Radioddity has updated the DM-5R listing with this cryptic note about Tier II support:
“Support DMR repeater function (DMR Tier I; support Tier II if upgraded with less than $10)”
DMR Tier II & Tier III: what’s the difference?
Digital Mobile Radio (DMR) was originally developed as a direct replacement for analogue private mobile radio to provide cost-effective, low-complexity digital radio solutions for transport and utilities.
Offering digital audio quality, better spectral efficiency, improved data capability and enhanced portable battery life, DMR has now expanded its scope to include business-critical and commercial communications.
The DMR suite of standards is developed and managed by ETSI in conjunction with vendor members of the DMR Association, which also ensures multi-vendor interoperability and promotes the technology. The standards are defined in operational ‘tiers’:
Tier I specifies short range licence-free low power operation, mainly for personal or recreational use.

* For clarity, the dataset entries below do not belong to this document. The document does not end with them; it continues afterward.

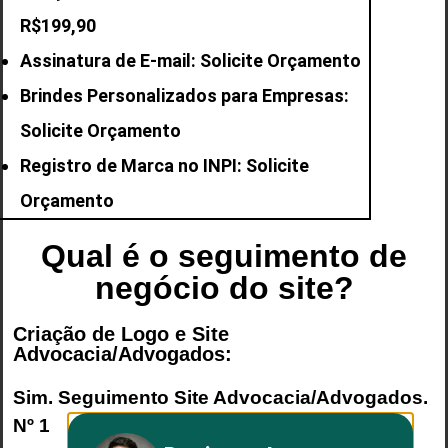
R$199,90
Assinatura de E-mail: Solicite Orçamento
Brindes Personalizados para Empresas:
Solicite Orçamento
Registro de Marca no INPI: Solicite
Orçamento
Qual é o seguimento de
negócio do site?
Criação de Logo e Site
Advocacia/Advogados:
Sim. Seguimento
Site Advocacia/Advogados
.
Nº 1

Tier II specifies conventional operation in licensed bands.
A licence from a national regulator allows radios to operate at a higher power, allowing them to transmit over longer distances, and in a dedicated part of the radio spectrum. Communication services may feature repeater networks, advanced call services, data services, telephone interconnect, dispatch connection and secure communications.
Tier III adds full digital trunking operation to Tier II capabilities, based upon the MPT1327 analogue trunking open standard, whereby radio channels that are available can be shared amongst users more efficiently.